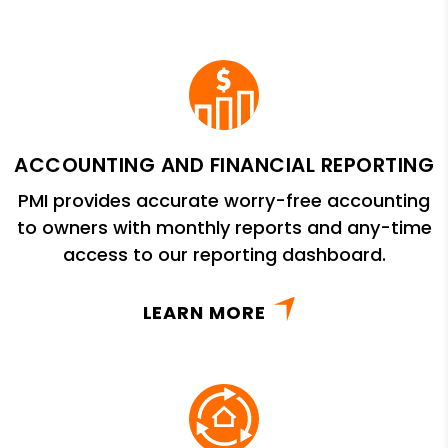
ACCOUNTING AND FINANCIAL REPORTING
PMI provides accurate worry-free accounting
to owners with monthly reports and any-time
access to our reporting dashboard.
LEARN MORE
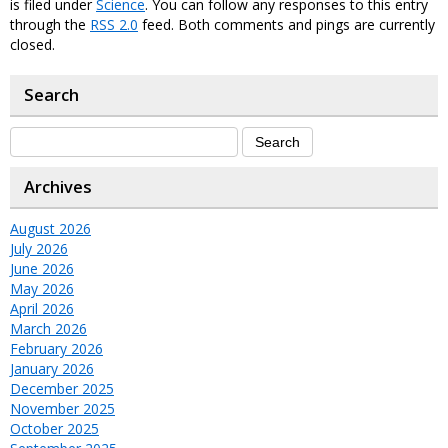
is filed under
Science
. You can follow any responses to this entry
through the
RSS 2.0
feed. Both comments and pings are currently
closed.
Search
Archives
August 2026
July 2026
June 2026
May 2026
April 2026
March 2026
February 2026
January 2026
December 2025
November 2025
October 2025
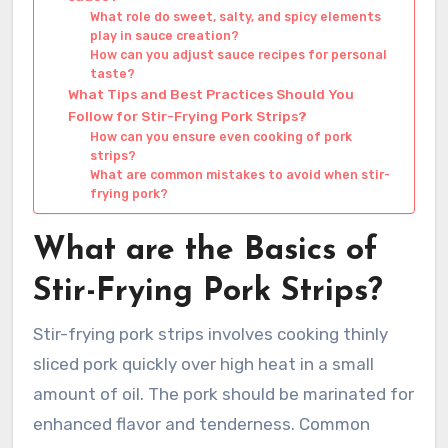
What role do sweet, salty, and spicy elements
play in sauce creation?
How can you adjust sauce recipes for personal
taste?
What Tips and Best Practices Should You
Follow for Stir-Frying Pork Strips?
How can you ensure even cooking of pork
strips?
What are common mistakes to avoid when stir-
frying pork?
What are the Basics of
Stir-Frying Pork Strips?
Stir-frying pork strips involves cooking thinly
sliced pork quickly over high heat in a small
amount of oil. The pork should be marinated for
enhanced flavor and tenderness. Common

_ACTION ITEM_: Please copy every entry exactly, without the pictures.

_ANSWER SPACE_:
ACCOUNTING AND FINANCIAL REPORTING
PMI provides accurate worry-free accounting
to owners with monthly reports and any-time
access to our reporting dashboard.
LEARN MORE
is filed under
Science
. You can follow any responses to this entry
through the
RSS 2.0
feed. Both comments and pings are currently
closed.
Search
Archives
August 2026
July 2026
June 2026
May 2026
April 2026
March 2026
February 2026
January 2026
December 2025
November 2025
October 2025
What role do sweet, salty, and spicy elements
play in sauce creation?
How can you adjust sauce recipes for personal
taste?
What Tips and Best Practices Should You
Follow for Stir-Frying Pork Strips?
How can you ensure even cooking of pork
strips?
What are common mistakes to avoid when stir-
frying pork?
What are the Basics of
Stir-Frying Pork Strips?
Stir-frying pork strips involves cooking thinly
sliced pork quickly over high heat in a small
amount of oil. The pork should be marinated for
enhanced flavor and tenderness. Common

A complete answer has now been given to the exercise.